# ASSIGNMENT
Each line in the records that mentions the word "those" needs to be listed.

# EXERCISE MATERIALS

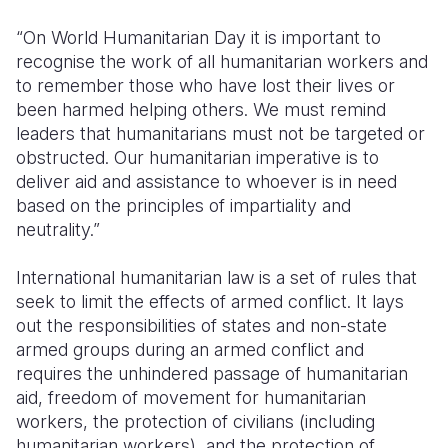
“On World Humanitarian Day it is important to
recognise the work of all humanitarian workers and
to remember those who have lost their lives or
been harmed helping others. We must remind
leaders that humanitarians must not be targeted or
obstructed. Our humanitarian imperative is to
deliver aid and assistance to whoever is in need
based on the principles of impartiality and
neutrality.”
International humanitarian law is a set of rules that
seek to limit the effects of armed conflict. It lays
out the responsibilities of states and non-state
armed groups during an armed conflict and
requires the unhindered passage of humanitarian
aid, freedom of movement for humanitarian
workers, the protection of civilians (including
humanitarian workers), and the protection of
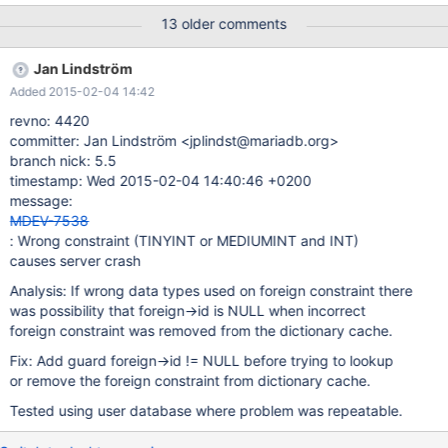
DEFAULT 0, base_price DECIMAL(8,2) DEFAULT 0.00 NOT NULL,
13 older comments
amount DECIMAL(8,2) DEFAULT 0.00 NOT NULL, FOREIGN KEY
(orders_id) REFERENCES orders (id) ON DELETE RESTRICT ON
Jan Lindström
UPDATE CASCADE, FOREIGN KEY (products_id) REFERENCES
Added 2015-02-04 14:42
products (id) ON DELETE RESTRICT ON UPDATE CASCADE );
CREATE TABLE dashboard ( id INT UNSIGNED PRIMARY KEY
revno: 4420
NOT NULL AUTO_INCREMENT, created DATETIME NOT NULL,
committer: Jan Lindström <jplindst@mariadb.org>
createdby MEDIUMINT UNSIGNED NOT NULL, modified
branch nick: 5.5
DATETIME NOT NULL, modifiedby MEDIUMINT UNSIGNED NOT
timestamp: Wed 2015-02-04 14:40:46 +0200
NULL, profiles_id INT UNSIGNED, profiles_bookings_id INT
message:
UNSIGNED, status TINYINT DEFAULT 0, FOREIGN KEY
MDEV-7538
(createdby) REFERENCES users (id) ON UPDATE CASCADE,
: Wrong constraint (TINYINT or MEDIUMINT and INT)
FOREIGN KEY (modifiedby) REFERENCES users (id) ON UPDA
causes server crash
Analysis: If wrong data types used on foreign constraint there
was possibility that foreign->id is NULL when incorrect
foreign constraint was removed from the dictionary cache.
Fix: Add guard foreign->id != NULL before trying to lookup
or remove the foreign constraint from dictionary cache.
Tested using user database where problem was repeatable.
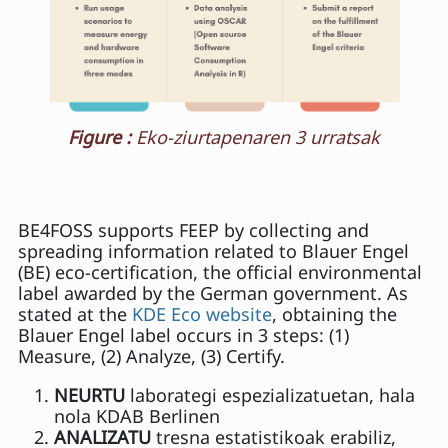
Figure :
Eko-ziurtapenaren 3 urratsak
BE4FOSS supports FEEP by collecting and
spreading information related to Blauer Engel
(BE) eco-certification, the official environmental
label awarded by the German government. As
stated at the
KDE Eco website
, obtaining the
Blauer Engel label occurs in 3 steps: (1)
Measure, (2) Analyze, (3) Certify.
NEURTU
laborategi espezializatuetan, hala
nola KDAB Berlinen
ANALIZATU
tresna estatistikoak erabiliz,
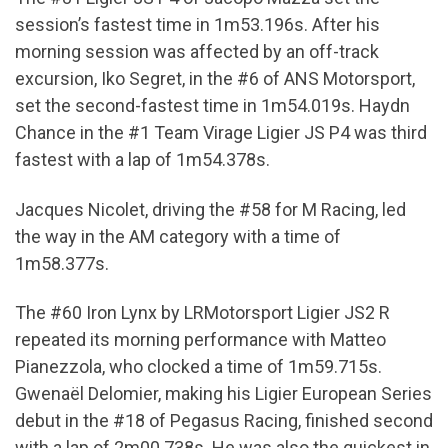
session’s fastest time in 1m53.196s. After his
morning session was affected by an off-track
excursion, Iko Segret, in the #6 of ANS Motorsport,
set the second-fastest time in 1m54.019s. Haydn
Chance in the #1 Team Virage Ligier JS P4 was third
fastest with a lap of 1m54.378s.
Jacques Nicolet, driving the #58 for M Racing, led
the way in the AM category with a time of
1m58.377s.
The #60 Iron Lynx by LRMotorsport Ligier JS2 R
repeated its morning performance with Matteo
Pianezzola, who clocked a time of 1m59.715s.
Gwenaël Delomier, making his Ligier European Series
debut in the #18 of Pegasus Racing, finished second
with a lap of 2m00.738s. He was also the quickest in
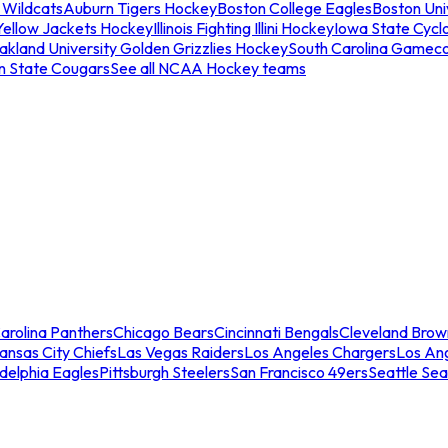
 Wildcats
Auburn Tigers Hockey
Boston College Eagles
Boston Univ
Yellow Jackets Hockey
Illinois Fighting Illini Hockey
Iowa State Cycl
akland University Golden Grizzlies Hockey
South Carolina Gamec
n State Cougars
See all NCAA Hockey teams
arolina Panthers
Chicago Bears
Cincinnati Bengals
Cleveland Brow
ansas City Chiefs
Las Vegas Raiders
Los Angeles Chargers
Los An
adelphia Eagles
Pittsburgh Steelers
San Francisco 49ers
Seattle Se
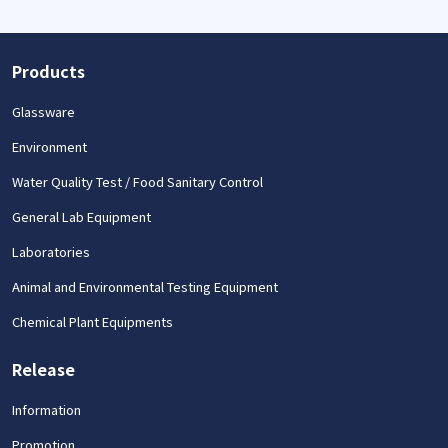
Products
Glassware
Environment
Water Quality Test / Food Sanitary Control
General Lab Equipment
Laboratories
Animal and Environmental Testing Equipment
Chemical Plant Equipments
Release
Information
Promotion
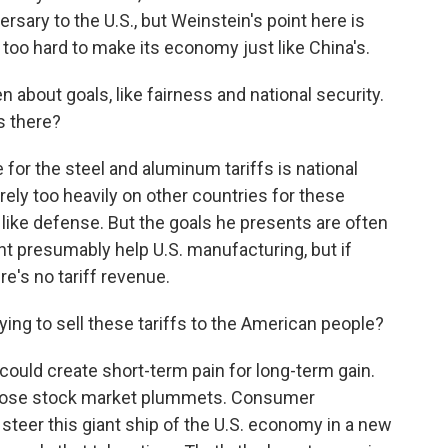
sary to the U.S., but Weinstein's point here is
 too hard to make its economy just like China's.
about goals, like fairness and national security.
s there?
for the steel and aluminum tariffs is national
 rely too heavily on other countries for these
 like defense. But the goals he presents are often
ght presumably help U.S. manufacturing, but if
re's no tariff revenue.
ng to sell these tariffs to the American people?
could create short-term pain for long-term gain.
those stock market plummets. Consumer
 steer this giant ship of the U.S. economy in a new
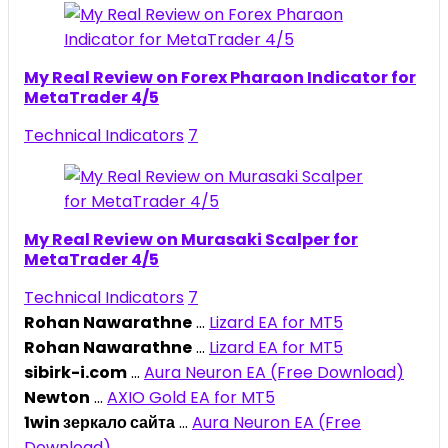
My Real Review on Forex Pharaon Indicator for
MetaTrader 4/5
Technical Indicators
7
My Real Review on Murasaki Scalper for
MetaTrader 4/5
Technical Indicators
7
Rohan Nawarathne
...
Lizard EA for MT5
Rohan Nawarathne
...
Lizard EA for MT5
sibirk-i.com
...
Aura Neuron EA (Free Download)
Newton
...
AXIO Gold EA for MT5
1win зеркало сайта
...
Aura Neuron EA (Free
Download)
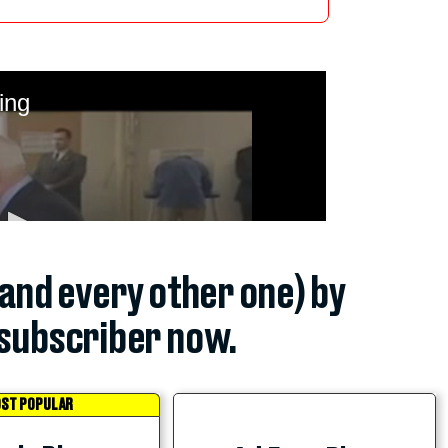
(and every other one) by
subscriber now.
ST POPULAR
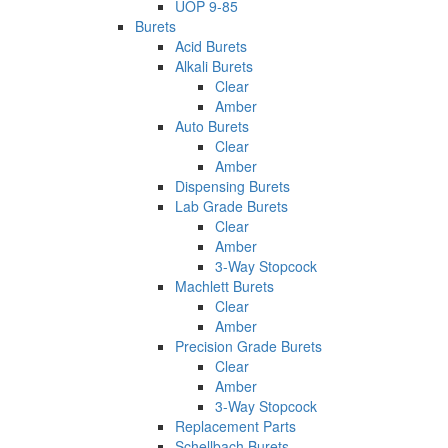
UOP 9-85
Burets
Acid Burets
Alkali Burets
Clear
Amber
Auto Burets
Clear
Amber
Dispensing Burets
Lab Grade Burets
Clear
Amber
3-Way Stopcock
Machlett Burets
Clear
Amber
Precision Grade Burets
Clear
Amber
3-Way Stopcock
Replacement Parts
Schellbach Burets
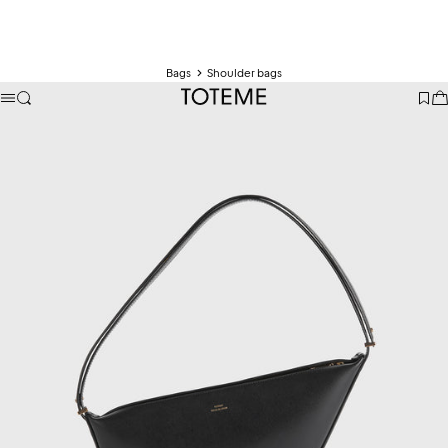
Bags
Shoulder bags
TOTEME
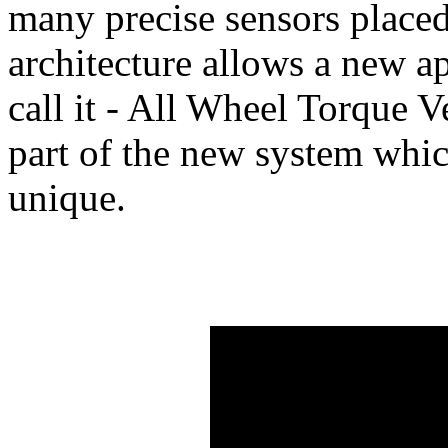
many precise sensors placed 
architecture allows a new 
call it - All Wheel Torque 
part of the new system wh
unique.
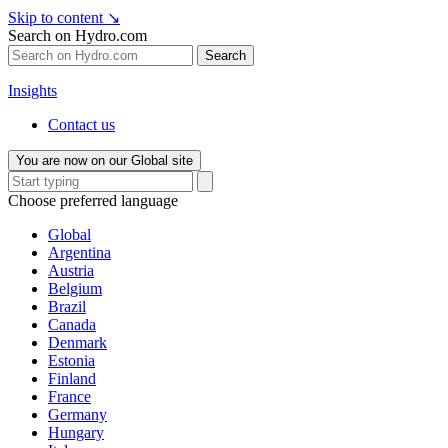
Skip to content
↘
Search on Hydro.com
Search
Insights
Contact us
You are now on our Global site
Choose preferred language
Global
Argentina
Austria
Belgium
Brazil
Canada
Denmark
Estonia
Finland
France
Germany
Hungary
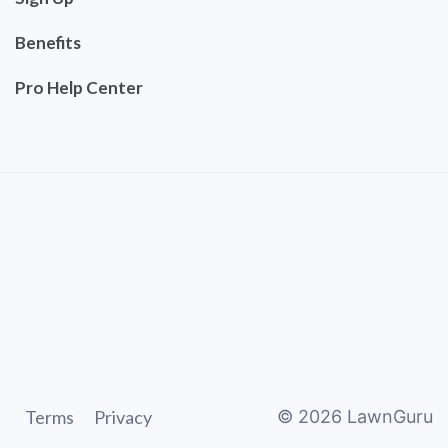
Benefits
Pro Help Center
Terms
Privacy
©
2026
LawnGuru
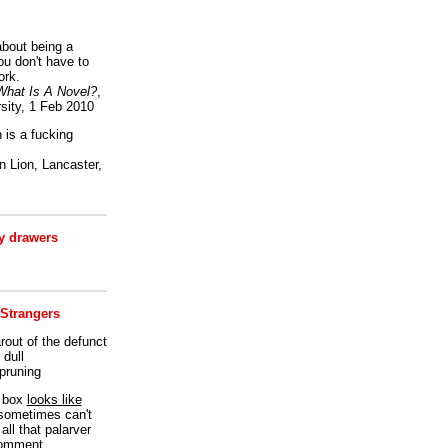
bout being a
ou don't have to
ork.
What Is A Novel?
,
sity, 1 Feb 2010
is a fucking
 Lion, Lancaster,
 drawers
 Strangers
rout of the defunct
dull
 pruning
t box
looks like
I sometimes can't
all that palarver
comment.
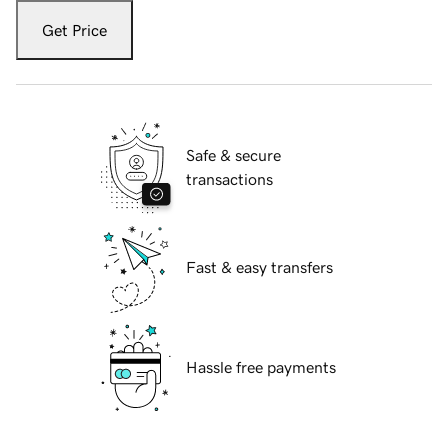
Get Price
Safe & secure
transactions
Fast & easy transfers
Hassle free payments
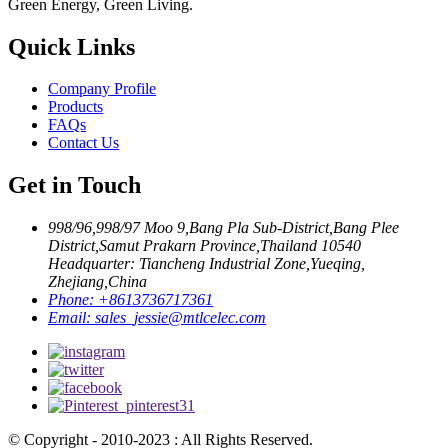
Green Energy, Green Living.
Quick Links
Company Profile
Products
FAQs
Contact Us
Get in Touch
998/96,998/97 Moo 9,Bang Pla Sub-District,Bang Plee
District,Samut Prakarn Province,Thailand 10540
Headquarter: Tiancheng Industrial Zone,Yueqing,
Zhejiang,China
Phone:
+8613736717361
Email:
sales_jessie@mtlcelec.com
© Copyright - 2010-2023 : All Rights Reserved.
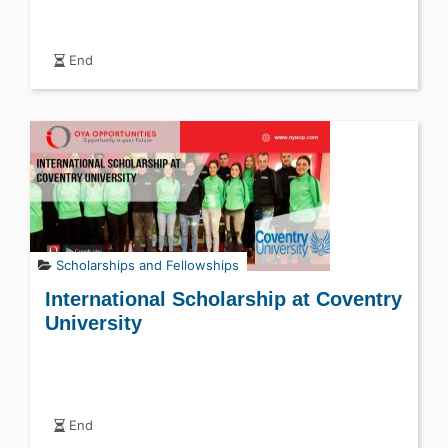
End
Scholarships and Fellowships
International Scholarship at Coventry
University
End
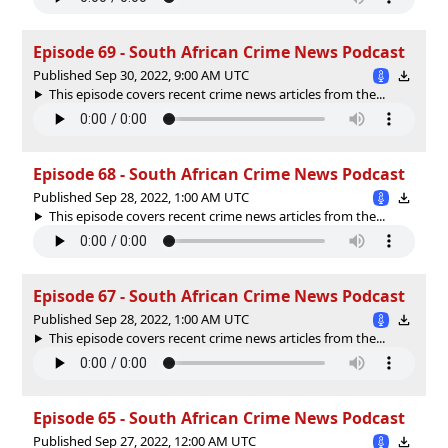
Episode 69 - South African Crime News Podcast
Published Sep 30, 2022, 9:00 AM UTC
This episode covers recent crime news articles from the...
Episode 68 - South African Crime News Podcast
Published Sep 28, 2022, 1:00 AM UTC
This episode covers recent crime news articles from the...
Episode 67 - South African Crime News Podcast
Published Sep 28, 2022, 1:00 AM UTC
This episode covers recent crime news articles from the...
Episode 65 - South African Crime News Podcast
Published Sep 27, 2022, 12:00 AM UTC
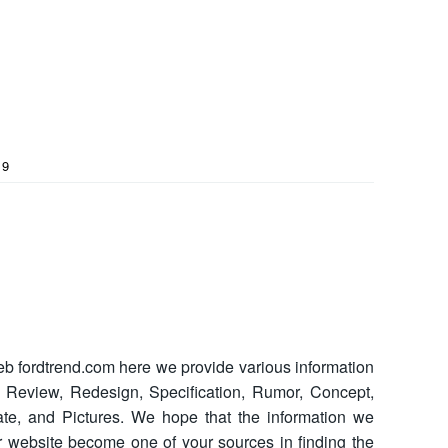
19
b fordtrend.com here we provide various information
s Review, Redesign, Specification, Rumor, Concept,
 Date, and Pictures. We hope that the information we
 website become one of your sources in finding the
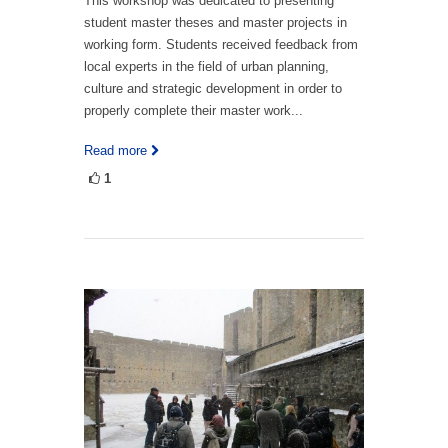
This workshop was dedicated to presenting
student master theses and master projects in
working form. Students received feedback from
local experts in the field of urban planning,
culture and strategic development in order to
properly complete their master work...
Read more
1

# SOLUTION FOR THIS TASK
to remember those who have lost their lives or
those stock market plummets. Consumer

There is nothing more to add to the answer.